Cuando era pequeña todos me decían que era especial. Me decían con ilusión que era muy lista, que sacaba muy buenas notas. Creían que sería capaz de hacer cualquier cosa que quisiera, que tenía talento. Yo también lo creía. En el colegio, el instituto y especialmente el Bachillerato, me lo creí más aún. Estudiaba incansablemente, sacaba buenas notas, los profes y mis compañeros me tenían cariño sin yo proponérmelo.

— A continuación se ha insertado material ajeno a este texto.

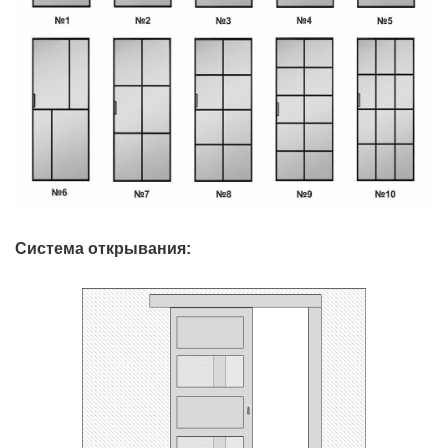
Система открывания:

Un día, uno de los últimos días del Bachiller, en clase de Literatura Universal, jugamos a una especie de juego en el que teníamos que hablar y responder preguntas sobre los libros del temario y sobre nuestros compañeros. Una de las pruebas era describir a cada uno de tus compañeros en una palabra. Esta le toco a una chica que se llamaba Laura. No teníamos mucha relación, pero yo la admiraba un poco. Se la veía muy libre y era tremendamente creativa. Sus comentarios de texto eran ingeniosos y divertidos. Debería admitir que le tenía un poco de envidia. Cuando llegó el turno de adjudicarme una palabra, ni se lo pensó: «Brillantez», dijo con la sonrisa orgullosa que proporciona el saber que tienes una certeza absoluta. Mis compañeros, que eran solo 6, y la profesora asintieron sorprendidos. Como quien descubre una verdad tremendamente obvia, que ha estado delante de sus narices todo el tiempo y no han sido capaces de ver. 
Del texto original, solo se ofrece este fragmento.